Monday 25 July 2022

Workout Plan: Re-test Week 1

Purpose: To assess and measure cardiovascular fitness and endurance by re-testing the 100 cal bike challenge for time.

Warm Up:

3 rounds:

  • 8 calories on any cardio machine (rower, bike, etc.)
  • 5 IYTs
  • 10 shoulder taps
  • 5 scap retractions
  • 10 kettlebell bicep curls

Part A: 100 Cal Bike Challenge

Measure: Time (Speed)

  • 100 cal bike
  • For time

Muscle Groups:

  • Cardiovascular fitness: The 100 cal bike challenge engages the cardiovascular system, testing endurance and overall fitness.
  • Lower body: The bike challenge works the quadriceps, hamstrings, glutes, and calves, strengthening the lower body muscles.
  • Core muscles: Maintaining proper form on the bike engages the abdominal muscles, obliques, and lower back muscles for stability and core strength.
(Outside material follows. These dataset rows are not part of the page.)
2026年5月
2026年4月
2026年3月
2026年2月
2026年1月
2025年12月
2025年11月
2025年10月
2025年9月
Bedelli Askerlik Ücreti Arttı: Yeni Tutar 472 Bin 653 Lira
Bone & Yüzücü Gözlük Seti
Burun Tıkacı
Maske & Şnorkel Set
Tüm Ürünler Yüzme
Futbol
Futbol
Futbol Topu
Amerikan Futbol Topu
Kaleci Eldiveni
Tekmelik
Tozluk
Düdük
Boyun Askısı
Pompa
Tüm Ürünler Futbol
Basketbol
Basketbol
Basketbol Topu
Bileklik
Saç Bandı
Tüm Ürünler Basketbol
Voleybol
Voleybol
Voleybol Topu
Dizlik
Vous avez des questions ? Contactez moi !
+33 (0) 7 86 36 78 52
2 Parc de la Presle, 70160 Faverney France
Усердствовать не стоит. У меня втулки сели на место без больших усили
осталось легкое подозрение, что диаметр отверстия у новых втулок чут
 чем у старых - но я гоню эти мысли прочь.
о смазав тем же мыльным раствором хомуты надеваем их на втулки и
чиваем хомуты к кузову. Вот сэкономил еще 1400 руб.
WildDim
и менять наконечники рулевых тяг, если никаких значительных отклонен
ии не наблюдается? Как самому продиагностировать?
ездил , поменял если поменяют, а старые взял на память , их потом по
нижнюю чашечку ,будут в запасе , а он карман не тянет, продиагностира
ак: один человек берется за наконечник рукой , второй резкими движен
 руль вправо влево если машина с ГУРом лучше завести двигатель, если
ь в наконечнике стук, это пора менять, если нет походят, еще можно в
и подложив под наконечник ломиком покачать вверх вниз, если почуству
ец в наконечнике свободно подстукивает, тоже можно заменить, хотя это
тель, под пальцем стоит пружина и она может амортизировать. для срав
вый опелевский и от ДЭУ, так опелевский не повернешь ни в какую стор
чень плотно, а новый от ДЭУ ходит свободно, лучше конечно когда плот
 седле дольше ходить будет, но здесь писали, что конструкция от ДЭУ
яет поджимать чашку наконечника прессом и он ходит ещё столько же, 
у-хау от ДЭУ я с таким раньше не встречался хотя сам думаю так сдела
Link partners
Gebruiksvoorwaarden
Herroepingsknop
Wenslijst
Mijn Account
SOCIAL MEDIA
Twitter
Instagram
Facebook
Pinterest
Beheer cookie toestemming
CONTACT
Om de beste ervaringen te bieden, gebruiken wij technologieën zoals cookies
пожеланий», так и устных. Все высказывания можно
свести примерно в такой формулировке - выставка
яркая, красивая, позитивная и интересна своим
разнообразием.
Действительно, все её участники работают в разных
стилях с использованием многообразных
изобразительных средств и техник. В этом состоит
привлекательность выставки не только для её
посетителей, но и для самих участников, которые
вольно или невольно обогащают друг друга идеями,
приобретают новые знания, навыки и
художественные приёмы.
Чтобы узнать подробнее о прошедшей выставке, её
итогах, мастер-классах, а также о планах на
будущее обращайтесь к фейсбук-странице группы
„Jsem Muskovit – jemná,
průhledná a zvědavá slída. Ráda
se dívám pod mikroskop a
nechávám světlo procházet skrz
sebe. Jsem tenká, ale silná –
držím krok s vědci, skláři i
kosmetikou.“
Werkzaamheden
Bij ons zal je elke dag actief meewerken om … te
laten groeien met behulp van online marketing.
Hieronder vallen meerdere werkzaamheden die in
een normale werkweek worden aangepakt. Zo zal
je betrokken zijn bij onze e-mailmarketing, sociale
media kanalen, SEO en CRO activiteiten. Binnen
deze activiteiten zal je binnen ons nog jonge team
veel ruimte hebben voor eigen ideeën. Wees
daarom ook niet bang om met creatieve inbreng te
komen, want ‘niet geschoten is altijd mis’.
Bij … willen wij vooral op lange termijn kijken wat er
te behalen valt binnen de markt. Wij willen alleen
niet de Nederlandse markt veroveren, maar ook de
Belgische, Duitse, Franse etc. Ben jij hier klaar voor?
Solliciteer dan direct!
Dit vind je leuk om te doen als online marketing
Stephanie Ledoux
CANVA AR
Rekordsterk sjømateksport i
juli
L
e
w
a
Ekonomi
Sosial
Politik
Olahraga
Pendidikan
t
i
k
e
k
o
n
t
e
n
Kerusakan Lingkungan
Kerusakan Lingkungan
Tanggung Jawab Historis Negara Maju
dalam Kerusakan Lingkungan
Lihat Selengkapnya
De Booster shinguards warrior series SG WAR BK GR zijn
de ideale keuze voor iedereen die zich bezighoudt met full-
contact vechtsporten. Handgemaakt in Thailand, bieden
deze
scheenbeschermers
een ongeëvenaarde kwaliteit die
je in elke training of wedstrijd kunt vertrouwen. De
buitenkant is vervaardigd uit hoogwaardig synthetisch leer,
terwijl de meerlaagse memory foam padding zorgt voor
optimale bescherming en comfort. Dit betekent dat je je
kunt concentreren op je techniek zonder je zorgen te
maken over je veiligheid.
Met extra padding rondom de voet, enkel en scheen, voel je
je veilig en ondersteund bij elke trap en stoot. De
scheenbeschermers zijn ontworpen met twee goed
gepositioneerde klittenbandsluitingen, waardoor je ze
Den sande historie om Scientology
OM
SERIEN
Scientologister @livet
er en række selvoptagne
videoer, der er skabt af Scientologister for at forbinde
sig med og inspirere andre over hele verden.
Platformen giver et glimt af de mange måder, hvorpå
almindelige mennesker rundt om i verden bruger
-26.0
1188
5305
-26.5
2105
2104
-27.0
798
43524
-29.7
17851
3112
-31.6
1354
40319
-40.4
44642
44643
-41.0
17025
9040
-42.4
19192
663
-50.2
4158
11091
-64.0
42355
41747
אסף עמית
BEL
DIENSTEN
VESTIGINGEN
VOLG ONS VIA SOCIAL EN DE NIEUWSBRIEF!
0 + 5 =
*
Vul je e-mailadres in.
This workout plan focuses on re-testing cardiovascular fitness and endurance with the 100 cal bike challenge. The warm-up exercises help to prepare the body for the challenge while incorporating upper body and core exercises for stability and balance. The 100 cal bike challenge measures progress and helps to set new goals for future workouts.